• Aim of the exercise
Return each entry below word for word, leaving out any image.

[Page-level text extractions]
= Beginning of Section =

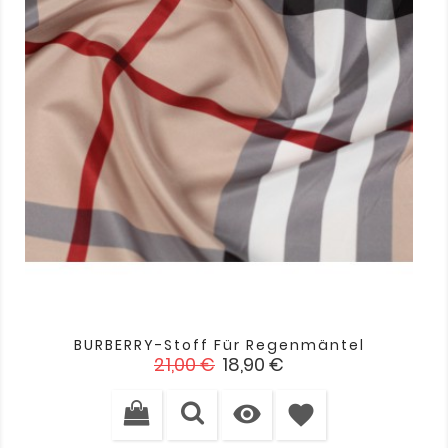
BURBERRY-Stoff Für Regenmäntel
Verkaufspreis
Preis
21,00 €
18,90 €

favorite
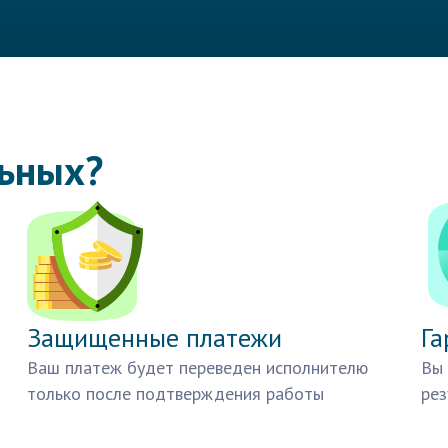
льных?
Защищенные платежи
Га
Ваш платеж будет переведен исполнителю
Вы 
только после подтверждения работы
рез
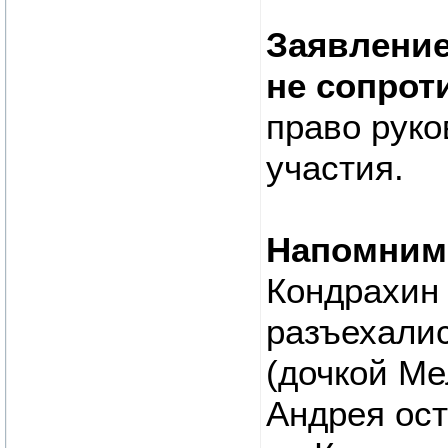
Заявление
не сопрот
право руко
участия.
Напомним
Кондрахин 
разъехалис
(дочкой М
Андрея ос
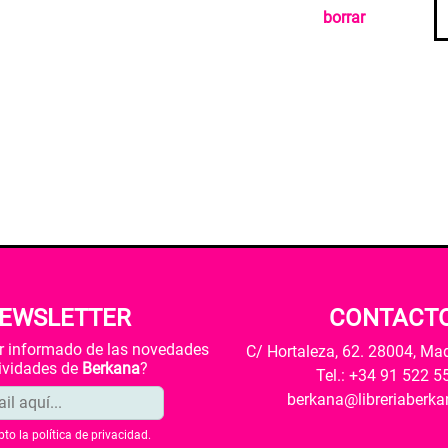
borrar
EWSLETTER
CONTACT
ar informado de las novedades
C/ Hortaleza, 62. 28004, Ma
tividades de
Berkana
?
Tel.: +34 91 522 5
berkana@libreriaberk
pto la
política de privacidad
.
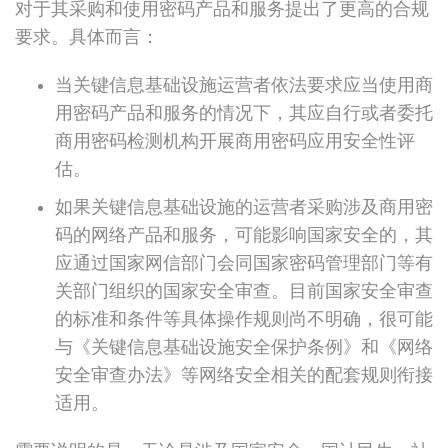
对于其采购和使用密码产品和服务提出了更高的合规
要求。具体而言：
当关键信息基础设施运营者依法要求应当使用商
用密码产品和服务的情况下，其应自行或者委托
商用密码检测机构开展商用密码应用安全性评
估。
如果关键信息基础设施的运营者采购涉及商用密
码的网络产品和服务，可能影响国家安全的，其
应通过国家网信部门会同国家密码管理部门等有
关部门组织的国家安全审查。目前国家安全审查
的标准和条件等具体操作规则尚不明确，很可能
与《关键信息基础设施安全保护条例》和《网络
安全审查办法》等网络安全相关的配套规则衔接
适用。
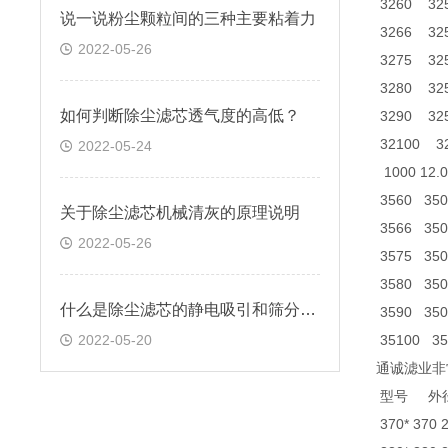
3260 325 
说一说粉尘颗粒间的三种主要粘着力
3266 325 
2022-05-26
3275 325 
3280 325 
如何判断除尘滤芯透气度的高低？
3290 325 
32100 32
2022-05-24
1000 12.0
3560 350 
关于除尘滤芯机械清灰的原理说明
3566 350 
2022-05-26
3575 350 
3580 350 
什么是除尘滤芯的静电吸引和筛分效应
3590 350 
2022-05-20
35100 350
通诚滤业非
型号 
370* 370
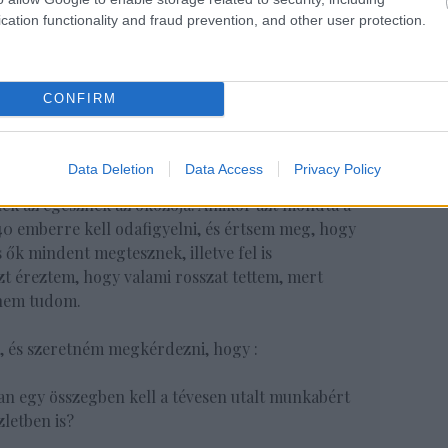
cation functionality and fraud prevention, and other user protection.
agyok, akkor elvileg jobban is odafigyelnek rám,
enti eset alapján sajnos ez mégsem így van!
CONFIRM
 most a pénz miatt. Ezek szerint, akkor tényleg
Data Deletion
Data Access
Privacy Policy
ött a munkabérem. Egyszerűen azt érzem, hogy
ek az egésznek az okozója. Amikor azt mondta a
40 emberre kell odafigyelni, és értsem meg, hogy
 ők mindent megtesznek, illetve fel is
zt éreztem, hogy valami rosszat tettem, mert
 nem tudom.
i, és szeretném megkérdezni, hogy :
ban egy összegben kell a tévesen utalt munkabért
zletben is?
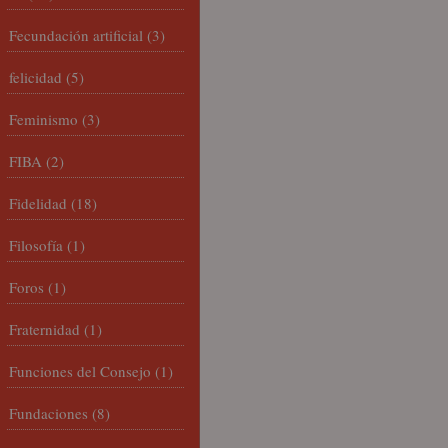
Fecundación artificial
(3)
felicidad
(5)
Feminismo
(3)
FIBA
(2)
Fidelidad
(18)
Filosofía
(1)
Foros
(1)
Fraternidad
(1)
Funciones del Consejo
(1)
Fundaciones
(8)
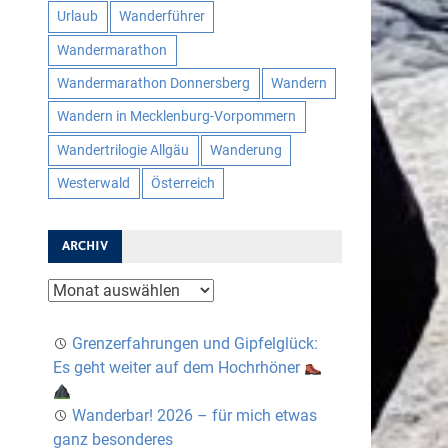
Urlaub
Wanderführer
Wandermarathon
Wandermarathon Donnersberg
Wandern
Wandern in Mecklenburg-Vorpommern
Wandertrilogie Allgäu
Wanderung
Westerwald
Österreich
ARCHIV
Archiv
Grenzerfahrungen und Gipfelglück:
Es geht weiter auf dem Hochrhöner
Wanderbar! 2026 – für mich etwas
ganz besonderes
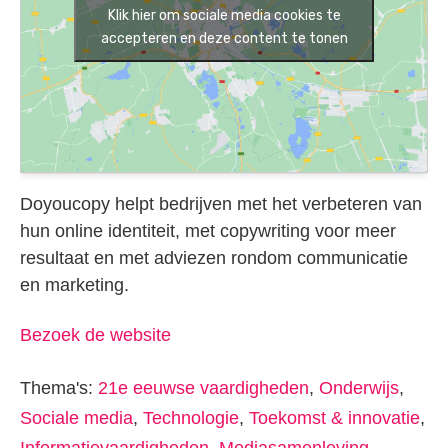
Klik hier om sociale media cookies te
accepteren en deze content te tonen
Doyoucopy helpt bedrijven met het verbeteren van
hun online identiteit, met copywriting voor meer
resultaat en met adviezen rondom communicatie
en marketing.
Bezoek de website
Thema's:
21e eeuwse vaardigheden
,
Onderwijs
,
Sociale media
,
Technologie
,
Toekomst & innovatie
,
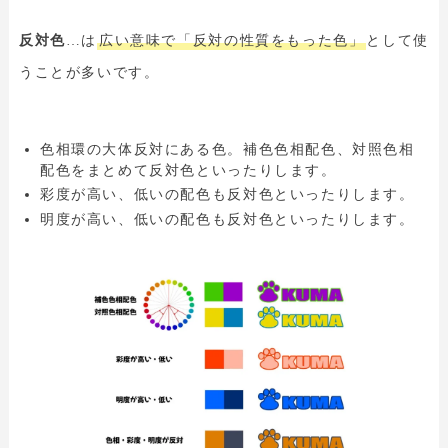
反対色
…は
広い意味で「反対の性質をもった色」
として使
うことが多いです。
色相環の大体反対にある色。補色色相配色、対照色相
配色をまとめて反対色といったりします。
彩度が高い、低いの配色も反対色といったりします。
明度が高い、低いの配色も反対色といったりします。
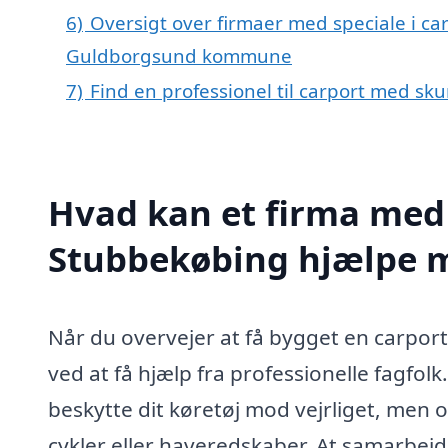
6)
Oversigt over firmaer med speciale i ca
Guldborgsund kommune
7)
Find en professionel til carport med sk
Hvad kan et firma med 
Stubbekøbing hjælpe 
Når du overvejer at få bygget en carpor
ved at få hjælp fra professionelle fagfolk
beskytte dit køretøj mod vejrliget, men 
cykler eller haveredskaber. At samarbejde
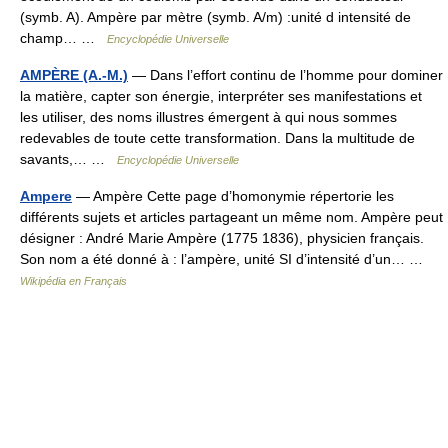
(symb. A). Ampère par mètre (symb. A/m) :unité d intensité de
champ… …
Encyclopédie Universelle
AMPÈRE (A.-M.)
— Dans l’effort continu de l’homme pour dominer
la matière, capter son énergie, interpréter ses manifestations et
les utiliser, des noms illustres émergent à qui nous sommes
redevables de toute cette transformation. Dans la multitude de
savants,… …
Encyclopédie Universelle
Ampere
— Ampère Cette page d’homonymie répertorie les
différents sujets et articles partageant un même nom. Ampère peut
désigner : André Marie Ampère (1775 1836), physicien français.
Son nom a été donné à : l’ampère, unité SI d’intensité d’un… …
Wikipédia en Français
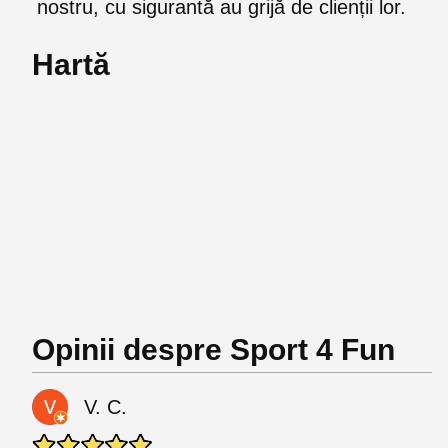
nostru, cu sigurantă au grijă de clienții lor.
Hartă
Opinii despre Sport 4 Fun
V. C.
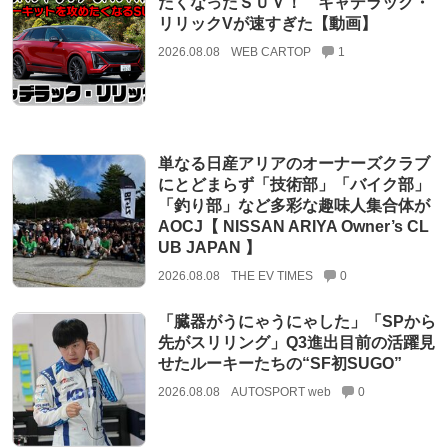
たくなったＳＵＶ！ キャデラック・
リリックVが速すぎた【動画】
2026.08.08
WEB CARTOP
1
単なる日産アリアのオーナーズクラブ
にとどまらず「技術部」「バイク部」
「釣り部」など多彩な趣味人集合体が
AOCJ【 NISSAN ARIYA Owner’s CL
UB JAPAN 】
2026.08.08
THE EV TIMES
0
「臓器がうにゃうにゃした」「SPから
先がスリリング」Q3進出目前の活躍見
せたルーキーたちの“SF初SUGO”
2026.08.08
AUTOSPORT web
0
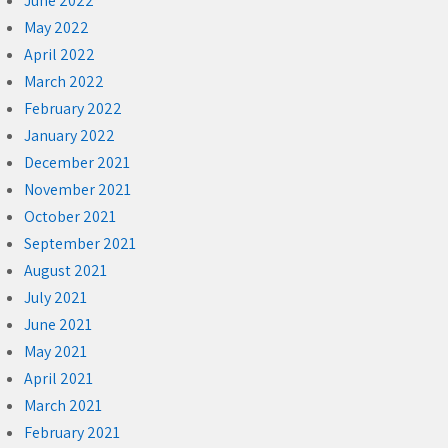
June 2022
May 2022
April 2022
March 2022
February 2022
January 2022
December 2021
November 2021
October 2021
September 2021
August 2021
July 2021
June 2021
May 2021
April 2021
March 2021
February 2021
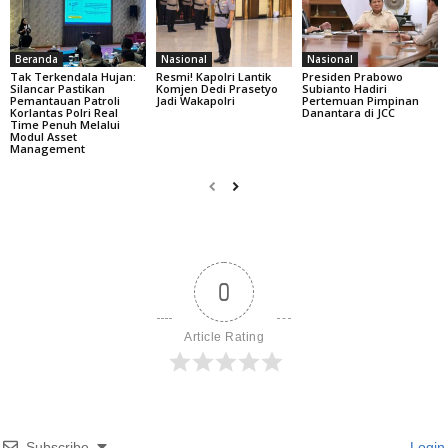
Beranda
Nasional
Nasional
Tak Terkendala Hujan:
Resmi! Kapolri Lantik
Presiden Prabowo
Silancar Pastikan
Komjen Dedi Prasetyo
Subianto Hadiri
Pemantauan Patroli
Jadi Wakapolri
Pertemuan Pimpinan
Korlantas Polri Real
Danantara di JCC
Time Penuh Melalui
Modul Asset
Management
0
Article Rating
Subscribe
Login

= End of Section =

• Solved exercise
BURBERRY-Stoff Für Regenmäntel
Verkaufspreis
Preis
21,00 €
18,90 €

favorite
льных?
Защищенные платежи
Га
Ваш платеж будет переведен исполнителю
Вы 
только после подтверждения работы
рез
Заявление
не сопрот
право руко
участия.
Напомним
Кондрахин 
разъехалис
(дочкой М
Андрея ос
borrar
EWSLETTER
CONTACT
ar informado de las novedades
C/ Hortaleza, 62. 28004, Ma
tividades de
Berkana
?
Tel.: +34 91 522 5
berkana@libreriaberk
pto la
política de privacidad
.
对于其采购和使用密码产品和服务提出了更高的合规
要求。具体而言：
当关键信息基础设施运营者依法要求应当使用商
用密码产品和服务的情况下，其应自行或者委托
商用密码检测机构开展商用密码应用安全性评
估。
如果关键信息基础设施的运营者采购涉及商用密
码的网络产品和服务，可能影响国家安全的，其
应通过国家网信部门会同国家密码管理部门等有
关部门组织的国家安全审查。目前国家安全审查
的标准和条件等具体操作规则尚不明确，很可能
与《关键信息基础设施安全保护条例》和《网络
安全审查办法》等网络安全相关的配套规则衔接
适用。
3260 325 
说一说粉尘颗粒间的三种主要粘着力
3266 325 
2022-05-26
3275 325 
3280 325 
如何判断除尘滤芯透气度的高低？
3290 325 
32100 32
2022-05-24
1000 12.0
3560 350 
关于除尘滤芯机械清灰的原理说明
3566 350 
2022-05-26
3575 350 
3580 350 
什么是除尘滤芯的静电吸引和筛分效应
3590 350 
2022-05-20
35100 350
通诚滤业非
型号 
370* 370
cation functionality and fraud prevention, and other user protection.
agyok, akkor elvileg jobban is odafigyelnek rám,
enti eset alapján sajnos ez mégsem így van!
CONFIRM
 most a pénz miatt. Ezek szerint, akkor tényleg
Data Deletion
Data Access
Privacy Policy
ött a munkabérem. Egyszerűen azt érzem, hogy
ek az egésznek az okozója. Amikor azt mondta a
40 emberre kell odafigyelni, és értsem meg, hogy
 ők mindent megtesznek, illetve fel is
zt éreztem, hogy valami rosszat tettem, mert
 nem tudom.
i, és szeretném megkérdezni, hogy :
ban egy összegben kell a tévesen utalt munkabért
zletben is?
Fecundación artificial
(3)
felicidad
(5)
Feminismo
(3)
FIBA
(2)
Fidelidad
(18)
Filosofía
(1)
Foros
(1)
Fraternidad
(1)
Funciones del Consejo
(1)
Fundaciones
(8)
Urlaub
Wanderführer
Wandermarathon
Wandermarathon Donnersberg
Wandern
Wandern in Mecklenburg-Vorpommern
Wandertrilogie Allgäu
Wanderung
Westerwald
Österreich
ARCHIV
Archiv
Grenzerfahrungen und Gipfelglück:
Es geht weiter auf dem Hochrhöner
Wanderbar! 2026 – für mich etwas
ganz besonderes
Klik hier om sociale media cookies te
accepteren en deze content te tonen
Doyoucopy helpt bedrijven met het verbeteren van
hun online identiteit, met copywriting voor meer
resultaat en met adviezen rondom communicatie
en marketing.
Bezoek de website
Thema's:
21e eeuwse vaardigheden
,
Onderwijs
,
Sociale media
,
Technologie
,
Toekomst & innovatie
,
反対色
…は
広い意味で「反対の性質をもった色」
として使
うことが多いです。
色相環の大体反対にある色。補色色相配色、対照色相
配色をまとめて反対色といったりします。
彩度が高い、低いの配色も反対色といったりします。
明度が高い、低いの配色も反対色といったりします。
6)
Oversigt over firmaer med speciale i ca
Guldborgsund kommune
7)
Find en professionel til carport med sk
Hvad kan et firma med 
Stubbekøbing hjælpe 
Når du overvejer at få bygget en carpor
ved at få hjælp fra professionelle fagfolk
beskytte dit køretøj mod vejrliget, men 
cykler eller haveredskaber. At samarbejde
(symb. A). Ampère par mètre (symb. A/m) :unité d intensité de
champ… …
Encyclopédie Universelle
AMPÈRE (A.-M.)
— Dans l’effort continu de l’homme pour dominer
la matière, capter son énergie, interpréter ses manifestations et
les utiliser, des noms illustres émergent à qui nous sommes
redevables de toute cette transformation. Dans la multitude de
savants,… …
Encyclopédie Universelle
Ampere
— Ampère Cette page d’homonymie répertorie les
différents sujets et articles partageant un même nom. Ampère peut
désigner : André Marie Ampère (1775 1836), physicien français.
Son nom a été donné à : l’ampère, unité SI d’intensité d’un… …
Wikipédia en Français
nostru, cu sigurantă au grijă de clienții lor.
Hartă
Opinii despre Sport 4 Fun
V. C.
たくなったＳＵＶ！ キャデラック・
リリックVが速すぎた【動画】
2026.08.08
WEB CARTOP
1
単なる日産アリアのオーナーズクラブ
にとどまらず「技術部」「バイク部」
「釣り部」など多彩な趣味人集合体が
AOCJ【 NISSAN ARIYA Owner’s CL
UB JAPAN 】
2026.08.08
THE EV TIMES
0
「臓器がうにゃうにゃした」「SPから
先がスリリング」Q3進出目前の活躍見
せたルーキーたちの“SF初SUGO”
2026.08.08
AUTOSPORT web
0
June 2022
May 2022
April 2022
March 2022
February 2022
January 2022
December 2021
November 2021
October 2021
September 2021
August 2021
July 2021
June 2021
May 2021
April 2021
March 2021
February 2021
Beranda
Nasional
Nasional
Tak Terkendala Hujan:
Resmi! Kapolri Lantik
Presiden Prabowo
Silancar Pastikan
Komjen Dedi Prasetyo
Subianto Hadiri
Pemantauan Patroli
Jadi Wakapolri
Pertemuan Pimpinan
Korlantas Polri Real
Danantara di JCC
Time Penuh Melalui
Modul Asset
Management
0
Article Rating
Subscribe
Login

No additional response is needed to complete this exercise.